▸ **Exercise brief**: The records must be returned word for word.

────────────────────

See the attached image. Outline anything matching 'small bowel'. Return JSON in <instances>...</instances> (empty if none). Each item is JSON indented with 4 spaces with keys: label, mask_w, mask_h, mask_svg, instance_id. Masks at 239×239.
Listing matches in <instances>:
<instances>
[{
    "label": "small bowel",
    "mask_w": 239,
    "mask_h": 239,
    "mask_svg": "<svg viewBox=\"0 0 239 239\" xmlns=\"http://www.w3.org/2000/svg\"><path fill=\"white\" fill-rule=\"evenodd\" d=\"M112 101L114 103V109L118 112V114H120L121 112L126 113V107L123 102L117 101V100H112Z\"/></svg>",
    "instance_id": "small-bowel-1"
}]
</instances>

────────────────────

▸ **Written answer**:
See the attached image. Outline anything matching 'small bowel'. Return JSON in <instances>...</instances> (empty if none). Each item is JSON indented with 4 spaces with keys: label, mask_w, mask_h, mask_svg, instance_id. Masks at 239×239.
Listing matches in <instances>:
<instances>
[{
    "label": "small bowel",
    "mask_w": 239,
    "mask_h": 239,
    "mask_svg": "<svg viewBox=\"0 0 239 239\" xmlns=\"http://www.w3.org/2000/svg\"><path fill=\"white\" fill-rule=\"evenodd\" d=\"M112 101L114 103V109L118 112V114H120L121 112L126 113V107L123 102L117 101V100H112Z\"/></svg>",
    "instance_id": "small-bowel-1"
}]
</instances>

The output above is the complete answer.